We may transfer your personal data to, or store your personal data in, the following countries:

CountryAppropriate Safeguard
United States of AmericaStandard Contractual Clauses adopted by the European Commission regulation of the UK Secretary of State or Swiss Council
Sharing with recipients certified to the DPF
EEAIf you are in the UK or Switzerland, Adequacy
UKIf you are in the EEA or Switzerland, Adequacy
SwitzerlandIf you are in the UK or EEA, Adequacy

Your Additional EEA, UK, and Swiss Privacy Choices

Subject to certain limitations at law, you may be able to exercise the following rights:

  • Right to Access: The right to obtain confirmation of whether we are processing personal data about you, access to and a copy of the personal data we are processing about you, and information relating to its processing, including:
    • The categories of personal data being processed;
    • The purposes of the processing;
    • The categories of the sources of the personal data;
    • The categories of recipients to whom the personal data have been or will be disclosed;
    • The envisaged period for which the personal data will be stored, or the criteria used to determine that period;
    • Any automated decision-making or profiling performed in connection with your personal data; and
    • The safeguards relied upon for the transfer of personal data to any third country.
  • Right of Portability: The right to obtain a copy of the personal data we have collected about you in a structured, commonly used, and machine-readable format, and the right to transmit that personal data to another controller without hindrance.
  • Right to Rectification: The right to correct or update any personal data about you that is inaccurate or incomplete.
  • Right to Restriction of Processing: The right to require us to limit the purposes for which we process your personal data if the continued processing of the personal data in this way is not justified, such as where the accuracy of the personal data is contested by you.
  • Right to Object to Processing: The right to object to any processing based on our legitimate interests where there are grounds relating to your particular situation. There may be compelling reasons for continuing to process your personal data, and we will assess and inform you if that is the case. You can object to marketing activities for any reason.
  • Right to Withdraw Consent: The right to withdraw your previously provided consent to our processing of your personal data. Please note withdrawing your consent will not affect the lawfulness of our use of your personal data before your consent was withdrawn, nor our processing of personal data pursuant to a different lawful basis for processing.
  • Right to Erasure: The right to have us erase your personal data if the continued processing of that personal data is not otherwise justified.

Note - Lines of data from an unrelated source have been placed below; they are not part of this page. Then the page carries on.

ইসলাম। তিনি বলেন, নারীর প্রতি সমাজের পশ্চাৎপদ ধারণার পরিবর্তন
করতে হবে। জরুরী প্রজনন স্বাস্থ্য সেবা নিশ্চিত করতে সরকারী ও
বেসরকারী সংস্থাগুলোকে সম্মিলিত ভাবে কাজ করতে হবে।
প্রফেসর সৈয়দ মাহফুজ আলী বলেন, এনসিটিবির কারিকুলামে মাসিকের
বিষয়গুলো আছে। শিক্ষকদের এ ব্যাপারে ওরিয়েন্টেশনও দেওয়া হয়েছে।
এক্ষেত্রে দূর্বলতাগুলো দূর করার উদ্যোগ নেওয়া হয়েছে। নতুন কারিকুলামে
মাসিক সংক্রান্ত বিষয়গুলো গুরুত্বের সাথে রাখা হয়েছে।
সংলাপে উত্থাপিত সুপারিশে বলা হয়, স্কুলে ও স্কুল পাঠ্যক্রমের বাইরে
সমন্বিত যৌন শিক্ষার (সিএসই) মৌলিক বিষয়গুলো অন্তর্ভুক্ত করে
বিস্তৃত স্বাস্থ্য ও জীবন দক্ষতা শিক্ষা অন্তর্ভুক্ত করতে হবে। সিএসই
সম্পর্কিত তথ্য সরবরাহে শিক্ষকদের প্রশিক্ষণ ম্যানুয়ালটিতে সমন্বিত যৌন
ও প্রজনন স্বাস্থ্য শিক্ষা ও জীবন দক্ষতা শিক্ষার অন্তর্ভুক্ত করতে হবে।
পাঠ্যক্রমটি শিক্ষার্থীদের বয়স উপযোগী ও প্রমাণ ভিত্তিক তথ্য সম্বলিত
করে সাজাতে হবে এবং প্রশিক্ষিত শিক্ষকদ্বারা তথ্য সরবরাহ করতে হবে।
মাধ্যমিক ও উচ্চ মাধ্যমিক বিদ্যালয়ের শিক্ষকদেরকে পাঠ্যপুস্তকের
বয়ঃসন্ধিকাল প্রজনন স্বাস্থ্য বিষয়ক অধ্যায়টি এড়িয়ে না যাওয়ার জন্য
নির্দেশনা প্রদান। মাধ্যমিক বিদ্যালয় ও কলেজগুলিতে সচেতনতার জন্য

Please note that if the exercise of these rights limits our ability to process personal data, we may not be able to provide our services to you, or otherwise engage with you in the same manner.

Submitting Privacy Rights Requests

Please submit a request specifying the right you wish to exercise by sending an email to contact@luzidos.com.

Before processing your request to exercise certain rights (taking into account the confidential nature of any personal data we maintain), we will need to verify your identity and confirm you are accessing our services or otherwise interacting with us from the EEA, UK, or Switzerland. In order to verify your identity, we will generally either require the successful authentication of your account, or the matching of sufficient information you provide us to the information we maintain about you in our systems. As a result, we require requests submitted through our online form to include first and last name, email address, phone number, state of residency and/or the date of your last transaction with us.

In certain circumstances, we may decline or limit your request, particularly where we are unable to verify your identity as needed to protect your personal data or locate your information in our systems, or where you are not accessing our services or otherwise interacting with us from the EEA, UK, or Switzerland.